Klaris is a newer brand in the eye supplement space, positioning itself as a modern upgrade to traditional eye vitamins. The brand is doctor-formulated, plant-based, and manufactured in the USA at a GMP-certified facility. They sell primarily through their website, with no major retail distribution yet.
The company appears to be in early growth mode, so large-scale review databases like Trustpilot aren’t available yet. What’s out there skews positive, with users most frequently mentioning reduced eye strain and improved afternoon focus as their main wins.
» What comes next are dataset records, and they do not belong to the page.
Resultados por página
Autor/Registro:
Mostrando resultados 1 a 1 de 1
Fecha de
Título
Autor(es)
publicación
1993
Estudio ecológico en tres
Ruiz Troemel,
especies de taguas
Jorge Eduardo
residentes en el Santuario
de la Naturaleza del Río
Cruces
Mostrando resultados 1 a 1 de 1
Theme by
Positive reviews tend to land around the same themes I experienced: less eye fatigue, fewer headaches, and a noticeable improvement in screen comfort after two to three weeks. Long-term users mention night glare improvement and better contrast clarity as things they noticed further down the line.
Critical reviews are mostly around two things: the price and the timeline. Some users expected faster results and felt let down in the first two weeks, which, based on how the formula works, is pretty understandable. A few mentioned the capsule size as an inconvenience.
Klaris is transparent about its formula and sourcing. The ingredients are plant-based (marigold for the carotenoids, red algae for Astaxanthin), the facility is GMP-certified, and the product is third-party tested. They don’t make wild claims. In fact, they’re clear that macular pigment benefits take months, which is a sign of honesty.
Customer support channels include their website and email. I reached out with a question before purchasing and got a response within 24 hours, which was solid. There’s no live chat, which would be a welcome addition for people with pre-purchase questions.
The brand is young, so there’s less long-term track record to evaluate compared to a company like Bausch + Lomb. But what exists checks out: real clinical ingredients at real doses, no misleading marketing, and straightforward communication. That’s a reasonable foundation.
Klaris is a visual performance supplement designed for screen users. It combines macular carotenoids (Lutein, Zeaxanthin, Meso-Zeaxanthin), Astaxanthin, and active B-vitamins to protect the eye from inside and support the eye-to-brain nerve pathway.
It won’t fix anything instantly. Most users notice a reduction in eye fatigue and screen-induced headaches within the first two to three weeks. Full macular pigment benefits develop over three to six months of consistent use.
Yes, for most people. The formula is plant-based, contains no beta-carotene (so it’s safe for smokers), and uses well-researched ingredients with no known drug interactions. As with any supplement, check with your doctor first if you’re pregnant, nursing, or on blood thinners.
After 30 days, I came away genuinely impressed, with some caveats. Klaris did what it said it would do in the short term: my eye fatigue dropped, my headaches got less frequent, and the 3 PM fog lifted enough that I stopped depending on caffeine to get through the afternoon. The ingredient list is one of the most complete in this category, and the formulation choices (active B-vitamins, Meso-Zeaxanthin, zero beta-carotene) reflect real research.
This isn’t a supplement you pop for two weeks and assess. If you’re a heavy screen user who’s been accepting eye fatigue and afternoon crashes as just part of life, Klaris is worth a serious look. Give it three months before deciding it’s not working.